In his talk, LVC member Thomas Dent, of the University of Santiago de Compostela in Spain, presented several results based on analyses of 47 events. He showed the mass distribution—a plot giving the rate of mergers vs the primary (larger) mass of a merging black hole pair. The rate decreases with increasing mass, and the curve can be mathematically described as having a small bump at about 33 solar masses, although the shape is not yet completely certain. This feature reflects the fact that there is an excess of mergers with primary masses in the range of about 30–40 solar masses and then a sudden decrease at higher masses.
These characteristics of the mass spectrum are not yet very well understood, Dent said. A so-called pair-instability supernova (PISN)—a type associated with the largest stars—is expected to leave behind either a small black hole or no black hole at all, producing a gap in the spectrum between about 45 and 120 solar masses. But the latest catalog, comprising data through September 2019, includes several black holes that weigh up to 85 solar masses. Furthermore, a “pile-up” of black holes just below 45 solar masses was also expected, resulting from a process by which stars at the lower end of the PISN range lose mass and produce more typical supernovae. However, the observed bump is at 33 solar masses, too low to fit the conventional theory. The models could be adjusted somewhat, Dent said, but there’s no model currently that can accommodate both the low-mass bump and the higher-mass black holes in the predicted gap.
Dent also discussed the collaboration’s results on black hole spins and what they mean for the histories of black hole binaries. Researchers often discuss two types of black-hole-binary formation mechanisms: isolated and dynamic. Isolated black hole binaries form from binary star systems in which both stars die and leave black holes behind. Dynamic binaries form in star-dense environments like globular clusters when two solitary black holes meet and become gravitationally bound.

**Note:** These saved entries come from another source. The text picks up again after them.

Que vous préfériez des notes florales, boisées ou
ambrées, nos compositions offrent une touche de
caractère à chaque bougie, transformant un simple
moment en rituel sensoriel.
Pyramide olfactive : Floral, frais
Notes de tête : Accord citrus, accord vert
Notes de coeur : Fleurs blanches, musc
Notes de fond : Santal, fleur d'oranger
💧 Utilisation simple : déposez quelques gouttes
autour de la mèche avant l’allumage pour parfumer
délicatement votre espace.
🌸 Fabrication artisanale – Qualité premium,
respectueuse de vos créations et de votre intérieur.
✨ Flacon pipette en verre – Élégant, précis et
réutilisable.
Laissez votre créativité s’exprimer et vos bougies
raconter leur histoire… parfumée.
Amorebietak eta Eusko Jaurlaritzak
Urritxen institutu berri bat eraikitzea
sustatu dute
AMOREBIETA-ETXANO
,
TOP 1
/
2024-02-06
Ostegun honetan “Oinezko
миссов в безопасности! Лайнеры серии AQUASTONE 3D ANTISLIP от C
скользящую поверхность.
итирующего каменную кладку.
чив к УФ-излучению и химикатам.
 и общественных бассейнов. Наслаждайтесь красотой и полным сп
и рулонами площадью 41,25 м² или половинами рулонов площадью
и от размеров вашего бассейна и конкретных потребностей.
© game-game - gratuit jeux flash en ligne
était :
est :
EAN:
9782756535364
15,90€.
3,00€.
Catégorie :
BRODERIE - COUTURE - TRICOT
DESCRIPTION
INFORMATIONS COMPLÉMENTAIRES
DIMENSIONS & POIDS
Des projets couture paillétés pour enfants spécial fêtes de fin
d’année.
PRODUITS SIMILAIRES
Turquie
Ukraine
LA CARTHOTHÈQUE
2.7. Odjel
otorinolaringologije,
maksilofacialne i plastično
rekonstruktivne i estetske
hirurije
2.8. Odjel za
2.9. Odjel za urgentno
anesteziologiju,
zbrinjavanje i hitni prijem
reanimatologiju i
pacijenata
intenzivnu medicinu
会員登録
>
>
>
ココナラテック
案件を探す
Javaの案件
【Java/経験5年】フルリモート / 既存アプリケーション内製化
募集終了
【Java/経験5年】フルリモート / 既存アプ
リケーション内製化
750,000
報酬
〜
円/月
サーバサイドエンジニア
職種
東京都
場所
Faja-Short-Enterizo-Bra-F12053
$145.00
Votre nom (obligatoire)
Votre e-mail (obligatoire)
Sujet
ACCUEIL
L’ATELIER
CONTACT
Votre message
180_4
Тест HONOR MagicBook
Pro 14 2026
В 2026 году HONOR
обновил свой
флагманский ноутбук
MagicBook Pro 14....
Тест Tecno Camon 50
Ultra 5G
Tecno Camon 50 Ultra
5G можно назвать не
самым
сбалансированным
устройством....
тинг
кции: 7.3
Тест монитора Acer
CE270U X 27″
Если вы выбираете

Isolated binaries are expected to have the spin axes of the two black holes relatively well aligned with the orbital axis that defines their motion around each other, and their spins should be in the same direction as their orbits (clockwise or counterclockwise). But the spin axes and rotation directions of a dynamic pair should be uncorrelated because they were spinning long before they met. The latest catalog data show a broad distribution of spin-orbital alignment, including between 12 and 44% of the events having one or both spins antialigned with their orbital motion. If the spins were entirely uncorrelated, this fraction would be 50%. The fact that the antialigned fraction is significant—but less than half—strongly suggests that both formation mechanisms must be at work, Dent said.
David Ehrenstein is a Senior Editor for Physics.